AI Agents — a New Conversational Paradigm¶
AI Agents autonomously perform many tasks that in previous conversational AI deployments had to be manually developed, such as intent detection and management, decision-making, entity extraction, and more. All of these tasks are now configured as part of the AI Agent.
AI Agent Node¶
The AI Agent Node refers to the use of an AI Agent in the context of a specific job. The AI Agent Node references the AI Agent persona and defines the job name, job description, and job-related instructions and context.
Job Instructions¶
Within the AI Agent Node, you must give clear instructions that guide the AI Agents in performing specific tasks. For example, you could include instructions for executing an API call, processing data for analysis, performing a sentiment analysis, triggering automated emails, or classifying user queries.
Tool Actions¶
Tool Actions represent specific tasks that an AI Agent can perform. A tool action allows the AI Agent to perform a variety of tasks, for example, interact with external services such as an API or to execute several rules-based actions. The full power of Cognigy.AI can be used to configure what happens when a Tool Action is called.
Tool Calls¶
Tool Calls occur when the AI Agent decides to use a Tool Action and executed the branch underneath the Tool Action node.
Resolve Tool Action Node¶
The Resolve Tool Action Node sends an answer as the response to a tool call to the AI Agent after completing a tool action.

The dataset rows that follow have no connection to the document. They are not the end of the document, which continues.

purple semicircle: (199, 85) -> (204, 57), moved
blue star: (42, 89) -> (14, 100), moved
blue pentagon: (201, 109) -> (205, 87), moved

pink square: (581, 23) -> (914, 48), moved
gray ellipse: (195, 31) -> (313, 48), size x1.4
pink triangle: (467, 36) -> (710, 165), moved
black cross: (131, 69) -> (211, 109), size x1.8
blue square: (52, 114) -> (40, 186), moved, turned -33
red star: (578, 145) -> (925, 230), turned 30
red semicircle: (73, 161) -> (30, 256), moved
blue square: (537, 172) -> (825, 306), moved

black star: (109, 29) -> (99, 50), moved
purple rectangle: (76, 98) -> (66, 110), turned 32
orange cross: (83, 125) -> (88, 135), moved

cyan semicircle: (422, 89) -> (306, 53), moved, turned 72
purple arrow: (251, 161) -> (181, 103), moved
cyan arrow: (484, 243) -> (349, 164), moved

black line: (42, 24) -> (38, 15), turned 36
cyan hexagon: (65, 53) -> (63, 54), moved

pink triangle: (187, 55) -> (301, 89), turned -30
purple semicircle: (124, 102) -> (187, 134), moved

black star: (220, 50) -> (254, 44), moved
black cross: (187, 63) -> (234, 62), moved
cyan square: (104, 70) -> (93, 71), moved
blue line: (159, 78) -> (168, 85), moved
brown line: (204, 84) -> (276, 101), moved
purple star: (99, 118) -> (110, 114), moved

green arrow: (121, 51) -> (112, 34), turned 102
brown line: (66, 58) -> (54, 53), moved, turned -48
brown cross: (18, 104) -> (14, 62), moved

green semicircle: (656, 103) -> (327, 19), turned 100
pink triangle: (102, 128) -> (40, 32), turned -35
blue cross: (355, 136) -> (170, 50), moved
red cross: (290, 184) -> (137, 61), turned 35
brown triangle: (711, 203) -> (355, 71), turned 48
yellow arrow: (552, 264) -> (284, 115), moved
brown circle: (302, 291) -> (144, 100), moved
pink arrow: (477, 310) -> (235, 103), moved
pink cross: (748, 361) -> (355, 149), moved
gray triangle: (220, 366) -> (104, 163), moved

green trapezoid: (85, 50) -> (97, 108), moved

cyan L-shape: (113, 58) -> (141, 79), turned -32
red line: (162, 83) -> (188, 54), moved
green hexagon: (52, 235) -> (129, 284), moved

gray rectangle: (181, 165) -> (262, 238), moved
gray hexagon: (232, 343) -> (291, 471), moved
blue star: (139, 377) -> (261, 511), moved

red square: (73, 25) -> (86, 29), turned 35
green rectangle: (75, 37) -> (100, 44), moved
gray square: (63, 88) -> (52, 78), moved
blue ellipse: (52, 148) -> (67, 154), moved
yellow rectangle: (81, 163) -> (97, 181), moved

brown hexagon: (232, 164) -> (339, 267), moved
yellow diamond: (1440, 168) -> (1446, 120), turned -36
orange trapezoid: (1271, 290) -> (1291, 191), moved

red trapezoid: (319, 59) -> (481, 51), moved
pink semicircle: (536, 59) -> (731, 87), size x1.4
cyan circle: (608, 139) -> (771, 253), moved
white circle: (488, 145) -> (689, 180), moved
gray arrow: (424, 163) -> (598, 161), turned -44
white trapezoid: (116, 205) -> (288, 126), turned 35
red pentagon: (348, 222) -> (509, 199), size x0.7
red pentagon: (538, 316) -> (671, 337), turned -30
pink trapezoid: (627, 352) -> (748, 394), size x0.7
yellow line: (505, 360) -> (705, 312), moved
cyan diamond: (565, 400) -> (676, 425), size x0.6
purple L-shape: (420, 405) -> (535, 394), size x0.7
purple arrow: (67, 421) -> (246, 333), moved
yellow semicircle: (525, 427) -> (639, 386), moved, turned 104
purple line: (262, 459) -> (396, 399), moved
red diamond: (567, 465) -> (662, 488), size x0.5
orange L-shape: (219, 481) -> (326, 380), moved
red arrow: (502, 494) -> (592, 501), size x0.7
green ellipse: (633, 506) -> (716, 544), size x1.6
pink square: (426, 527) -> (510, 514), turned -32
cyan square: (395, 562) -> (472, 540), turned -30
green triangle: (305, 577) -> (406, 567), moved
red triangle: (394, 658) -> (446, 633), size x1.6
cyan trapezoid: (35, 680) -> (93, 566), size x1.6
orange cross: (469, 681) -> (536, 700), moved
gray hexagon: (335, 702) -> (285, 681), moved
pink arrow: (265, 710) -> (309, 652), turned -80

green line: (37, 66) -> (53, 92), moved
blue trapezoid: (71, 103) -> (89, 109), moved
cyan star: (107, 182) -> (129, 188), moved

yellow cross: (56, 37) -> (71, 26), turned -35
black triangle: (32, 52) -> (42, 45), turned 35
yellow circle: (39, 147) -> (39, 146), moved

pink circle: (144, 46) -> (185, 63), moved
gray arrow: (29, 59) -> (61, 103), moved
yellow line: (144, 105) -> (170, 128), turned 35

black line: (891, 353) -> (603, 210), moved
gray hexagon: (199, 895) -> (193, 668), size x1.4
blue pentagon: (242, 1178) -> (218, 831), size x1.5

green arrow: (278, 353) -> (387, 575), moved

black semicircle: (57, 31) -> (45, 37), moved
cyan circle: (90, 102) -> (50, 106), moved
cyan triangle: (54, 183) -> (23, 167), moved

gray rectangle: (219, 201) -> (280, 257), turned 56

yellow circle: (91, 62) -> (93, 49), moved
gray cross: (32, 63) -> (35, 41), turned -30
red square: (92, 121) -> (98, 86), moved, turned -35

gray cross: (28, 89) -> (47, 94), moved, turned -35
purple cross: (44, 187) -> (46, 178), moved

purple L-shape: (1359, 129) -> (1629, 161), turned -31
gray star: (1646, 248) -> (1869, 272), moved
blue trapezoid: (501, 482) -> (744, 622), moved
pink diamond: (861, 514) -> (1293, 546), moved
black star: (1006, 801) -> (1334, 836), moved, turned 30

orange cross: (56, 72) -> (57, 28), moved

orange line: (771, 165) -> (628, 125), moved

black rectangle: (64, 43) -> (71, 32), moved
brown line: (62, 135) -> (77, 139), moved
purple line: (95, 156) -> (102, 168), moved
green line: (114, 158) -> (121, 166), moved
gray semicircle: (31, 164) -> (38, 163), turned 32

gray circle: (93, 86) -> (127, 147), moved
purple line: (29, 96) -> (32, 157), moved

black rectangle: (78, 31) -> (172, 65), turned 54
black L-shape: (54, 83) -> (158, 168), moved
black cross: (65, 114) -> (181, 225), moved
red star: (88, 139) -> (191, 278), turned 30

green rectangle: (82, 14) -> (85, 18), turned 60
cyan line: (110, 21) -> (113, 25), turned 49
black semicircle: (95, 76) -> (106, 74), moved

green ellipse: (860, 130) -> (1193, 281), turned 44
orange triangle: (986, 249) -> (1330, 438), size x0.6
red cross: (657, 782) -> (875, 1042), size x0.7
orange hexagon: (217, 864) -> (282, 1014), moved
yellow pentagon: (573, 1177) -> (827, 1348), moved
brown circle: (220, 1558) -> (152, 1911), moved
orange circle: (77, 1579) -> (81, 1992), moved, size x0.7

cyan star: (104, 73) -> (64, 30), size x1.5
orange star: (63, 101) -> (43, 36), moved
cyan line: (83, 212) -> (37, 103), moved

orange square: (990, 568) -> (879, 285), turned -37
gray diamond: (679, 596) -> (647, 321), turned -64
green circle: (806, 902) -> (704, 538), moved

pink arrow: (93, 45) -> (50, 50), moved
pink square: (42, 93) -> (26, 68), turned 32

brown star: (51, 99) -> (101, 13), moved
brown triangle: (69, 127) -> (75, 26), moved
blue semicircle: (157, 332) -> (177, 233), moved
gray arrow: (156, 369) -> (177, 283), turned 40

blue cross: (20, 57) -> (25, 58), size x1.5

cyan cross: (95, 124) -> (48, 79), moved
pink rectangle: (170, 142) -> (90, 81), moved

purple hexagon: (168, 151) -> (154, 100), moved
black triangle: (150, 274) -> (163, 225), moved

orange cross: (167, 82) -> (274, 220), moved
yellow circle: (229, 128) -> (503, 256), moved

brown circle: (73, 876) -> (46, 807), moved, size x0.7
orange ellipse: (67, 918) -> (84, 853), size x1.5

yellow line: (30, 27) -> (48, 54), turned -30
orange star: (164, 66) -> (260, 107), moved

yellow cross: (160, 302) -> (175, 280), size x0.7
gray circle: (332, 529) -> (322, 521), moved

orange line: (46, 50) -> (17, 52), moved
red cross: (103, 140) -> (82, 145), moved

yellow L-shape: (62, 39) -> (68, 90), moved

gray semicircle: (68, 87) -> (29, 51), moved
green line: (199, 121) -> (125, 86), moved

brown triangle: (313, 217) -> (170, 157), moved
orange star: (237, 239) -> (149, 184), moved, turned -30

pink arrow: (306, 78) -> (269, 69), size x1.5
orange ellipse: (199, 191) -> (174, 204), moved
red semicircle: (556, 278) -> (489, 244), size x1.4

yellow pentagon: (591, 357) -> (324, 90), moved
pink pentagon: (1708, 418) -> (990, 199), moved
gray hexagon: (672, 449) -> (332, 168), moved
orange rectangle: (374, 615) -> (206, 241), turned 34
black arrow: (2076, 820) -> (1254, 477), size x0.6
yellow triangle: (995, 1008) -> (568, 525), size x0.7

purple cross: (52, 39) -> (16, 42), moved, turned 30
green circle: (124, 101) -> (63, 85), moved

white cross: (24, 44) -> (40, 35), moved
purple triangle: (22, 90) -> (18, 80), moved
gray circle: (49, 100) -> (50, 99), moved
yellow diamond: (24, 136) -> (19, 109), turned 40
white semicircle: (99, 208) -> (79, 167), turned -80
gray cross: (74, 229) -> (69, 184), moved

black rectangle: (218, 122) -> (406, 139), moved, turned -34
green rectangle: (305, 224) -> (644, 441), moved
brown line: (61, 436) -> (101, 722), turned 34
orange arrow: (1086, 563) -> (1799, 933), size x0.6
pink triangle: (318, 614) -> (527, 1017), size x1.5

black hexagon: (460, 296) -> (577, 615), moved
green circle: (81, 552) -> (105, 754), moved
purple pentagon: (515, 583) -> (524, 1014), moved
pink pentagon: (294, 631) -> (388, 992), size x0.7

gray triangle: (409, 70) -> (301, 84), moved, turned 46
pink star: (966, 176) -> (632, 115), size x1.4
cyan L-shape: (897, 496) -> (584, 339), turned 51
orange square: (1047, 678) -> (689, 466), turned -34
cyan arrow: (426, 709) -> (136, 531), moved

When the AI Agent calls a tool to perform an action, the tool action is executed. Once the action is completed, the Resolve Tool Action Node sends a response back to the AI Agent, indicating the result of that action. This approach helps the AI Agent process and make decisions based on the results of the tool actions it initiated.
AI Agent Handover Node¶
The AI Agent Handover Node enables smooth AI Agent-to-AI Agent handovers, allowing multiple AI Agents to collaborate and take over tasks to efficiently resolve complex customer inquiries.
Transcript Nodes¶
AI Agents use the conversation transcript to process conversations, allowing it to reference past interactions for improved decision-making and providing more accurate responses in conversations.
Get Transcript Node¶
The Get Transcript Node lets receive a real-time conversation transcript and store the result in the Input or Context object.
Add Transcript Steps¶
The Add Transcript Steps Node lets you add a step for one of the conversation actor's to simulate an input or output.